Effect of bile salt on zeta potential of emulsion droplets
The influence of four different bile salts on the zeta potential of the emulsion droplets is shown in Figure 3. The zeta potential has been measured for emulsions prepared both in the presence and absence of phosphatidylcholine for a range of bile salt concentrations. In the absence of the bile salt, the zwitterionic headgroup of the phospholipid allows pH to be the major determinant of surface charge as reported by other workers (21). For our system, an isoelectric point at approximately pH 5 was found, but throughout the pH range of 3–8 the magnitude of the zeta potential was not more than |3| mV (22), and for pH 7.5 a value of 1.8 ± 0.7 mV was measured. Upon addition of bile salts, the zeta potential became negative and increased dramatically with increasing bile salt concentration, indicating significant absorption of the bile salt at the emulsion interface.

View larger version (27K): [in this window] [in a new window]   Figure 3. Droplet zeta potential measured for each emulsion system at varying bile salt concentrations within a continuous phase of 0.15 M NaCl, 30 mM calcium, and bile salt. The phospholipid concentration was not maintained (see text for details).

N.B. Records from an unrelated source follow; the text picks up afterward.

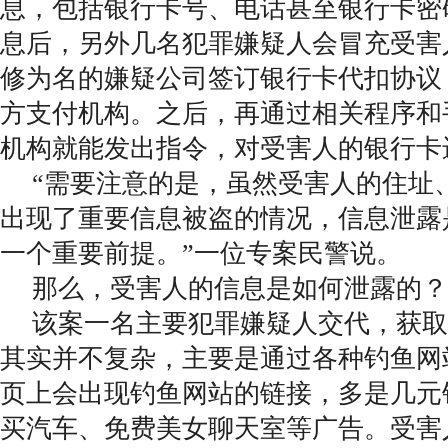
息，包括银行卡号、电话甚至银行卡密
息后，另外几名犯罪嫌疑人会冒充受害
修为名的嫌疑公司签订银行卡代扣协议
方支付机构。之后，再通过相关程序和
机构就能发出指令，对受害人的银行卡
“需要注意的是，虽然受害人的住址
出现了重要信息被盗的情况，信息泄露
一个重要前提。”一位专案民警说。
那么，受害人的信息是如何泄露的？
该案一名主要犯罪嫌疑人交代，获取
其实并不复杂，主要是通过各种钓鱼网
页上会出现钓鱼网站的链接，多是几元
买汽车、免费美女聊天室等广告。受害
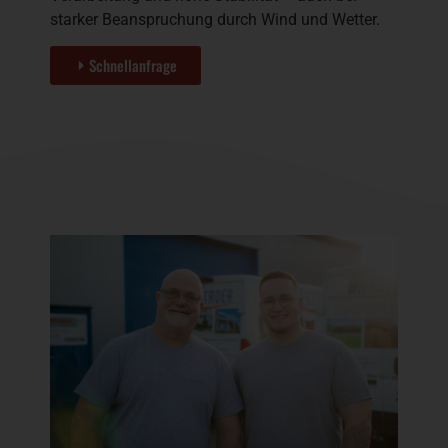
starker Beanspruchung durch Wind und Wetter.
Schnellanfrage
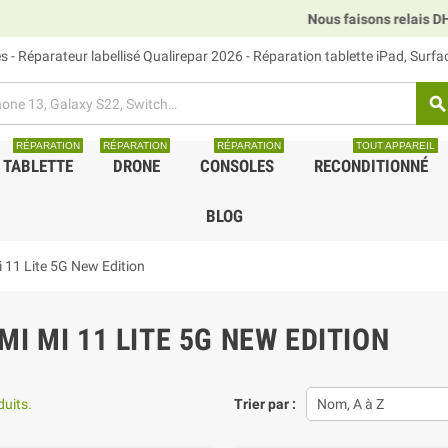
Nous faisons relais DHL, GLS et UPS.
 - Réparateur labellisé Qualirepar 2026 - Réparation tablette iPad, Surf
search
RÉPARATION
RÉPARATION
RÉPARATION
TOUT APPAREIL
TABLETTE
DRONE
CONSOLES
RECONDITIONNÉ
BLOG
 11 Lite 5G New Edition
MI MI 11 LITE 5G NEW EDITION
duits.
Trier par :
Nom, A à Z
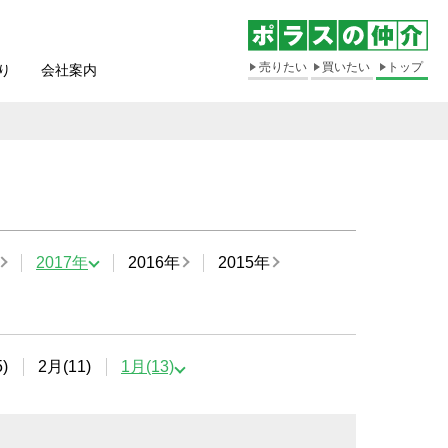
売りたい
買いたい
トップ
り
会社案内
2017年
2016年
2015年
)
2月(11)
1月(13)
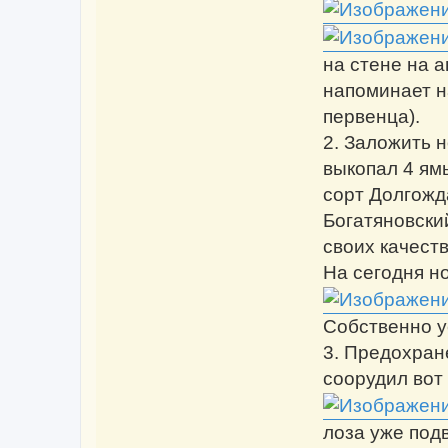
на стене на 
напоминает н
первенца).
2. Заложить 
выкопал 4 ям
сорт Долгожд
Богатяновски
своих качест
На сегодня но
Собственно у
3. Предохран
соорудил вот
лоза уже под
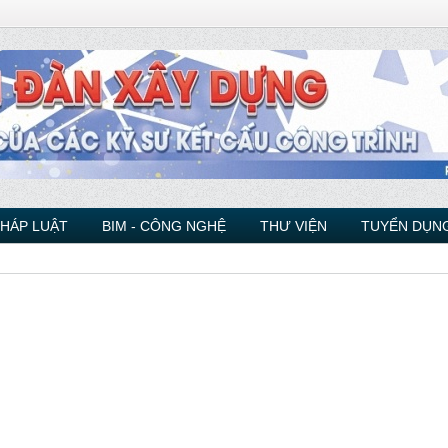
PHÁP LUẬT
BIM - CÔNG NGHỆ
THƯ VIỆN
TUYỂN DỤNG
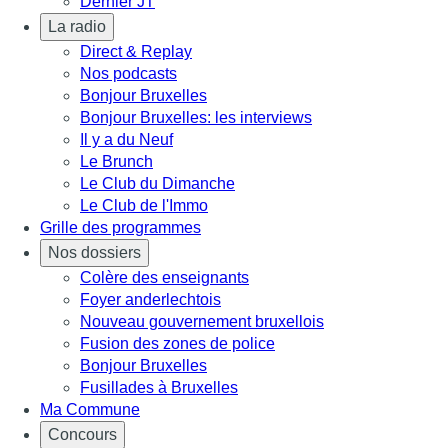
Dernier JT
La radio
Direct & Replay
Nos podcasts
Bonjour Bruxelles
Bonjour Bruxelles: les interviews
Il y a du Neuf
Le Brunch
Le Club du Dimanche
Le Club de l'Immo
Grille des programmes
Nos dossiers
Colère des enseignants
Foyer anderlechtois
Nouveau gouvernement bruxellois
Fusion des zones de police
Bonjour Bruxelles
Fusillades à Bruxelles
Ma Commune
Concours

The general form of the relationship between bile salt concentration and zeta potential was common to all four species. The zeta potential reached a plateau at concentrations above the critical micelle concentration (cmc)of the bile salt (see Discussion). This is expected for the adsorption of an anionic surfactant at an interface (21) and mimics the behavior found in the absence of phospholipids (20). As shown in Table 1, the level of incorporation of the bile salt molecules, as measured by zeta potential, was proportional to their hydrophobicity, as determined by Donovan, Timofeyeva, and Carey (11), that is increasing in the order NaGC<NaTC<NaTCDC<NaTDC.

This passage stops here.